Titrations Through Potentiometry
Because of the existence of other ions and a lack of knowledge regarding activity coefficients, precise estimation of an ion concentration by accurate detection of a cell potential is unachievable in many instances. In such circumstances, titration with another ion can frequently be used to indirectly determine the ion. Titration with a strong oxidising agent like Ce4+, for instance, can reveal the original concentration of an ion like Fe2+.
PH Measurement As Nernst Equation Application
A hydrogen electrode provides a direct measurement of H+ and consequently of –log H+, which would be the pH, because pH is defined based on hydrogen ion activity rather than concentration. All that is required is the measurement of a cell’s voltage.
The Glass Electrode Used For PH Measurement
It was discovered in 1914 that a thin glass coating encompassing a solution of HCl could generate a potential that differs from the h+ ions activity, in a similar way to the hydrogen electrode. Glass electrodes are mass-produced in large quantities for use in both laboratories and the field. They have an Ag-AgCl reference electrode built in that is in touch with the HCl solution contained within the membrane.
A glass electrode’s potential is determined by a variant of the Nernst equation that is very identical to that of a conventional hydrogen electrode, only without the H2:
Emembrane = A + (RT/F) ln ( {H+} + B )
where A & B are constants that vary depending on the glass membrane.
Electrodes That Are Ion-Selective
The glass electrode’s membrane allows hydrogen ions to move through it and adjust the electrode’s potential whilst blocking other cations from doing the same. As a result, a glass electrode becomes a type of ion-selective electrode.

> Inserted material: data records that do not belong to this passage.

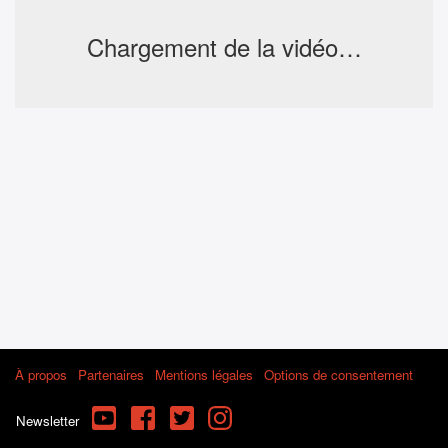
Chargement de la vidéo…
À propos
Partenaires
Mentions légales
Options de consentement
YouTube
Facebook
Twitter
Instagram
Newsletter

Since around 1970, many additional membranes with identical selectivities to several other ions have been produced. These are used in a variety of industrial, environmental and biochemical applications.

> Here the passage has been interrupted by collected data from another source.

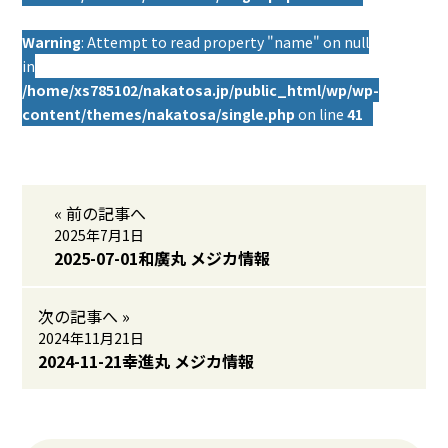
Warning
: Attempt to read property "name" on null
in
/home/xs785102/nakatosa.jp/public_html/wp/wp-
content/themes/nakatosa/single.php
on line
41
« 前の記事へ
2025年7月1日
2025-07-01和廣丸 メジカ情報
次の記事へ »
2024年11月21日
2024-11-21幸進丸 メジカ情報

Nerve Conduction As A Nernst Equation Application
Signals are sent via the nervous system not by charge carriers moving through the nerve, but rather by waves of various ion concentrations travelling down the length of the nerve. Protein-based channels & ATP-activated ion pumps specific to the K+ and Ca2+ ions minimise concentration gradients.
Our nerves are commonly thought of as the body’s wiring, however, the “electricity” they send is a quickly travelling wave of depolarization including the movement of ions across the neuron membrane, not a stream of electrons.
The typical potential difference between both the inner and outer sections of nerve cells is around –70 mv. A lowering of this potential difference to around –20 mv initiates nerve impulse transmission. The inflow of these ions induces the membrane potential of the neighbouring segment of the nerve to collapse, resulting in an effect that is transferred along the nerve’s length.
Conclusion
Here’s a quick summary of Nernst equation applications.
Although atmospheric oxygen is a powerful oxidizer, in the absence of a proper catalyst, the redox reaction is usually too slow to notice. Solubility products are frequently determined by building a cell with the sparingly soluble salt as one of the electrodes as well as the net cell equation corresponding to the solubility reaction. Potentiometric titrations are commonly employed to determine the amounts of easily oxidised or reduced species. The pH is measured using an electrode consisting of a layer of glass membrane wherein Na+ ions are swapped for H+. Nerve conduction is governed by the coordinated activity of active channels that regulate the movement of ions (mostly K+ and Na+) across the membrane covering the nerve, rather than by a current that flows through the nerve.